## What the task requires
Could you retype every line below exactly, omitting the images?

## Data
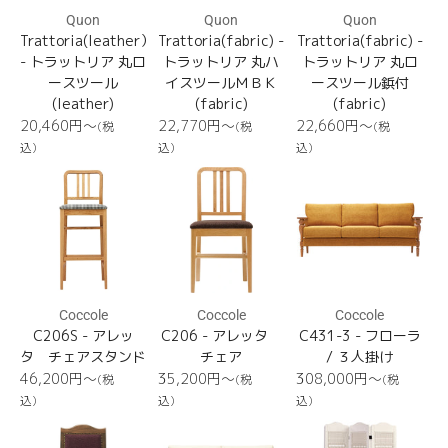
Quon
Quon
Quon
Trattoria(leather）
Trattoria(fabric) -
Trattoria(fabric) -
- トラットリア 丸ロ
トラットリア 丸ハ
トラットリア 丸ロ
ースツール
イスツールＭＢＫ
ースツール鋲付
(leather)
(fabric)
(fabric)
通
通
通
20,460円〜
22,770円〜
22,660円〜
(税
(税
(税
常
常
常
込)
込)
込)
価
価
価
C206S
C206
C431-
格
格
格
3
Coccole
Coccole
Coccole
C206S - アレッ
C206 - アレッタ
C431-3 - フローラ
タ チェアスタンド
チェア
/ ３人掛け
通
通
通
46,200円〜
35,200円〜
308,000円〜
(税
(税
(税
常
常
常
込)
込)
込)
価
価
価
C237
C431-
fiore
格
格
格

## Solution to the problem
Quon
Quon
Quon
Trattoria(leather）
Trattoria(fabric) -
Trattoria(fabric) -
- トラットリア 丸ロ
トラットリア 丸ハ
トラットリア 丸ロ
ースツール
イスツールＭＢＫ
ースツール鋲付
(leather)
(fabric)
(fabric)
通
通
通
20,460円〜
22,770円〜
22,660円〜
(税
(税
(税
常
常
常
込)
込)
込)
価
価
価
C206S
C206
C431-
格
格
格
3
Coccole
Coccole
Coccole
C206S - アレッ
C206 - アレッタ
C431-3 - フローラ
タ チェアスタンド
チェア
/ ３人掛け
通
通
通
46,200円〜
35,200円〜
308,000円〜
(税
(税
(税
常
常
常
込)
込)
込)
価
価
価
C237
C431-
fiore
格
格
格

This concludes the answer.